Task prompt: Your answer is to be every line of the material that includes the string "yang".

Data:
■ ■ ■ ■ ■ ■ ■

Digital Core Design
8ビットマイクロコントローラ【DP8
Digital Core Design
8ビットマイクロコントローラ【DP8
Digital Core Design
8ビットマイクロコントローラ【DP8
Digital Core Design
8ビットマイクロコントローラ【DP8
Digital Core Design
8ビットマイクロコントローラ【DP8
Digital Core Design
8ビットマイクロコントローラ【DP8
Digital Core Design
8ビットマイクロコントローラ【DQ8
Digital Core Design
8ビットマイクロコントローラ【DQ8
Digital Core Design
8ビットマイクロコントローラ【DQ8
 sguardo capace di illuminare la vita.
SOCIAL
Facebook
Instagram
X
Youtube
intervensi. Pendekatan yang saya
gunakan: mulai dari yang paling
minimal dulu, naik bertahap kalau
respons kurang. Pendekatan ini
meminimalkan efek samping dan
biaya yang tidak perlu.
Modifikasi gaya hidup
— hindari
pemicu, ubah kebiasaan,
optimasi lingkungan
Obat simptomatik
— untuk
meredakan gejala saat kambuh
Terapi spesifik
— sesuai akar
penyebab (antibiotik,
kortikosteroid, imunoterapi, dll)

■ ■ ■ ■ ■ ■ ■

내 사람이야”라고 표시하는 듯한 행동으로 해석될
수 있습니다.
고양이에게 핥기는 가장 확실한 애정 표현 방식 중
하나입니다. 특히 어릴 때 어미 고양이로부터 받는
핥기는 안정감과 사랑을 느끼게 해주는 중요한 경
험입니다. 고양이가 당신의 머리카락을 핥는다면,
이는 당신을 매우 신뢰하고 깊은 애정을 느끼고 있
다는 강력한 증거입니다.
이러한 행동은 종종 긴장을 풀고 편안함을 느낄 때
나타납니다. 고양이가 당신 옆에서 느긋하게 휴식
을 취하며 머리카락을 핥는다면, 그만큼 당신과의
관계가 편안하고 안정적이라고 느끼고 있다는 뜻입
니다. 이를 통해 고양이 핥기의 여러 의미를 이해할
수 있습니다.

■ ■ ■ ■ ■ ■ ■

Reply to the exercise:
intervensi. Pendekatan yang saya
gunakan: mulai dari yang paling
biaya yang tidak perlu.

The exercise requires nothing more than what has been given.